UN PLAN ESCRITO
A los tres días de la visita del sargento Elorrio me escribió Aviraneta dándome noticias. Alzate había enviado unos confidentes sagaces a Azcoitia.
En la villa guipuzcoana no había alrededor del Pretendiente, de su mujer y de su hijo más que una corte de ministros y empleados, frailes y oficiales hojalateros de poco cuidado. Añadía que Alzate le indicaba que fuera a San Sebastián a ponerse de acuerdo con ellos y a visitar a lord John Hay. Don Eugenio no podía ir. Vidaurreta le había dicho que si entraba en España le prenderían.
No tenía más remedio que delegar la misión en mí. Fui al día siguiente a ver a Aviraneta, y me dio unas cuartillas con el plan y me hizo algunas observaciones.
—Si el comodoro dice que sí, avísame en seguida. Temo un poco de Elorrio y de sus chapelgorris. No sé si serán lo suficientemente violentos. El guipuzcoano no es cruel y se deja convencer con facilidad.
—Primero veamos si el comodoro acepta —dije yo.
—Tienes razón.
Marché a casa y leí el plan; decía así:
«Teniendo yo, como tengo, la convicción de que es fácil apoderarse del Pretendiente mientras se encuentra en Azcoitia, pues no dispone allí tropas que le defiendan, he dado este proyecto.

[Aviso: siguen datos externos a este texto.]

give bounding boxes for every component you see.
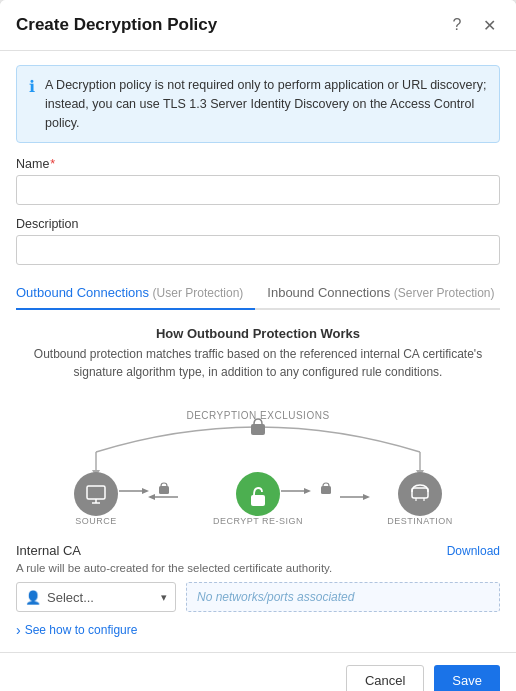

»Se pondrán de acuerdo lord John Hay, el general don Gaspar Jáuregui y el jefe político de la provincia, don Eustasio Amilibia, para concertar el mejor modo de poner en ejecución el plan.
»Estará listo un cuerpo de chapelgorris de doscientos hombres en Rentería o Lezo, dispuesto a embarcar a la primera orden, y cincuenta soldados escogidos entre los chapelgorris por el sargento Elorrio.
»Lord John Hay tendrá preparados dos vapores y un aviso en el puerto de Pasajes.
»Se escogerá una noche oscura, a ser posible lluviosa; se embarcarán los doscientos cincuenta hombres a bordo de los vapores. De antemano se llevarán, en cajones cerrados y en los mismos vapores, cincuenta y una levitas cortas, iguales a las que usan los chapelchuris, o sean los soldados carlistas del quinto batallón de Guipúzcoa; cincuenta y una boinas blancas, ciento dos pistolas y cincuenta y un puñales.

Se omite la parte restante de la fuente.